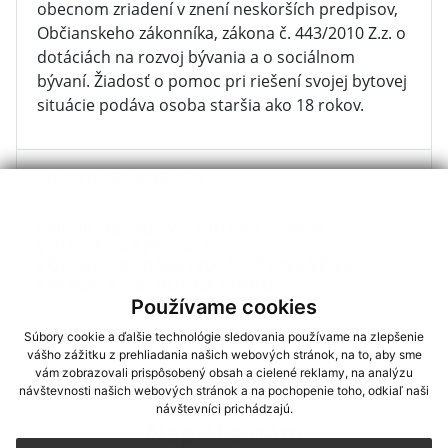
obecnom zriadení v znení neskorších predpisov,
Občianskeho zákonníka, zákona č. 443/2010 Z.z. o
dotáciách na rozvoj bývania a o sociálnom
bývaní. Žiadosť o pomoc pri riešení svojej bytovej
situácie podáva osoba staršia ako 18 rokov.
Cintorínske poplatky
Cenník služieb: (VŠEOBECNÁ SPRÁVA,
VNÚTORNÁ SPRÁVA, za
PÔDOHOSPODÁRSTVO, ČASŤ FINANČNÁ
SPRÁVA, A OBCHODNÁ ČINNOSŤ)
Používame cookies
Súbory cookie a ďalšie technológie sledovania používame na zlepšenie
vášho zážitku z prehliadania našich webových stránok, na to, aby sme
vám zobrazovali prispôsobený obsah a cielené reklamy, na analýzu
návštevnosti našich webových stránok a na pochopenie toho, odkiaľ naši
návštevníci prichádzajú.
Napíšte nám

+--

Show each line of the material holding "našich".

» **Solution for this task**
vášho zážitku z prehliadania našich webových stránok, na to, aby sme
návštevnosti našich webových stránok a na pochopenie toho, odkiaľ naši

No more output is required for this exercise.